L’équipe de l’école primaire Marie-Reine de Sherbrooke a fait le choix d’implanter la prise de température des élèves à leur entrée, chaque matin.

Marie-Reine prend la température de ses élèves

À chacune des portes de l’école primaire Marie-Reine de Sherbrooke, trois enseignants accueillent les élèves depuis lundi : un leur souhaite la bienvenue, un leur désinfecte les mains, et un autre vérifie leur température.

L’équipe-école a fait elle-même le choix d’ajouter l’étape de la prise de température sans contact pour tous les élèves chaque matin, même si cette mesure ne fait pas partie des obligations formulées par la Santé publique ni par la Commission scolaire de la Région-de-Sherbrooke (CSRS), explique la directrice Linda Pagé. En l’additionnant à la distanciation physique et à l’hygiène des mains, on espère ainsi ajouter une protection supplémentaire contre la COVID-19 pour tous ceux qui fréquentent l’établissement, et favoriser « un climat scolaire sécurisant ». 

« À Marie-Reine, on est une grande famille, c’est un quartier uni. Imaginez juste un instant qu’on n’ait pas fait tout ce qui était en notre pouvoir pour protéger les gens qu’on aime », soutient Mme Pagé, qui affirme que l’école a reçu de nombreuses félicitations de la part de parents pour son mode de fonctionnement depuis la reprise des classes de lundi dernier. Ceux-ci avaient d’ailleurs été informés à l’avance de cette procédure d’accueil particulière, précise-t-elle.  

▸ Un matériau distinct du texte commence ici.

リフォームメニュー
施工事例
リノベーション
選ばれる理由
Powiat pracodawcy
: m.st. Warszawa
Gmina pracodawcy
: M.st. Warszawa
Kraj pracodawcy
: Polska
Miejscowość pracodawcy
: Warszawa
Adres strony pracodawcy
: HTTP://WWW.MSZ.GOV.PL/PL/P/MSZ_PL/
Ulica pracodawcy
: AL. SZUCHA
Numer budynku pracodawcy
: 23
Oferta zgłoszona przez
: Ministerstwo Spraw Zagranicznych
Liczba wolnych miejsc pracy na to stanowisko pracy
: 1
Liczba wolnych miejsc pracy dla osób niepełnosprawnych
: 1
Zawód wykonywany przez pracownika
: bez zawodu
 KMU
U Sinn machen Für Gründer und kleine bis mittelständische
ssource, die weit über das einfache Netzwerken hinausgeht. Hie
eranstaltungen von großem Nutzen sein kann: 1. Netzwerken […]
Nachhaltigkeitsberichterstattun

D’autres écoles auraient même passé un coup de fil à l’établissement pour connaître son fournisseur de thermomètres frontaux sans contact, ou pour en apprendre plus sur l’implantation de cette mesure. Pour l’instant, Marie-Reine serait cependant la seule école primaire de la CSRS à avoir fait ce choix, estime la commission scolaire. 

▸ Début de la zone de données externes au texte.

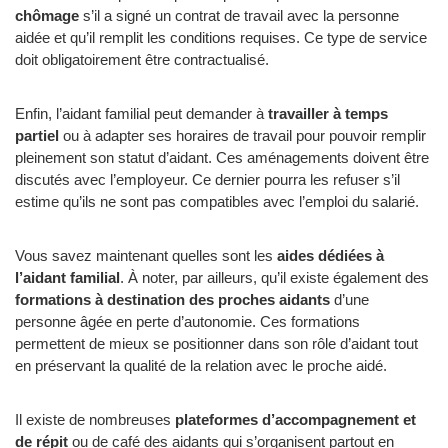
chômage
s’il a signé un contrat de travail avec la personne
aidée et qu’il remplit les conditions requises. Ce type de service
doit obligatoirement être contractualisé.
Enfin, l’aidant familial peut demander à
travailler à temps
partiel
ou à adapter ses horaires de travail pour pouvoir remplir
pleinement son statut d’aidant. Ces aménagements doivent être
discutés avec l’employeur. Ce dernier pourra les refuser s’il
estime qu’ils ne sont pas compatibles avec l’emploi du salarié.
Vous savez maintenant quelles sont les
aides dédiées à
l’aidant familial
. À noter, par ailleurs, qu’il existe également des
formations à destination des proches aidants
d’une
personne âgée en perte d’autonomie. Ces formations
permettent de mieux se positionner dans son rôle d’aidant tout
en préservant la qualité de la relation avec le proche aidé.
Il existe de nombreuses
plateformes d’accompagnement et
de répit
ou de café des aidants qui s’organisent partout en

Mme Pagé insiste également sur le souci de l’expérience des élèves. « Ce n’est pas une mesure de guerre, image-t-elle. L’accueil du matin, c’est organisé comme un jeu. Par exemple, à la maternelle, les enseignants donnent un mot de passe aux élèves en entrant. Ils doivent le mémoriser et le répéter plus tard dans la journée. Ça les stimule, ils rient, ils ont du plaisir. » 

« Nous ne voulons pas, par cette étape qui se fait naturellement et dans le jeu, donner l’impression que nous vivons dans la peur ou que nous transmettons la peur, ajoute-t-elle. Ce que nous voulons, c’est être responsables. [...] Il s’agit bien d’enfants, et non pas de microbes ou de virus. Si l’un d’eux fait de la fièvre, il sera respectueusement conduit vers un local réservé à cet effet et ses parents seront appelés pour venir le récupérer. » 

Depuis la « deuxième rentrée », Mme Pagé affirme qu’aucun cas de fièvre n’a été détecté chez les élèves présents.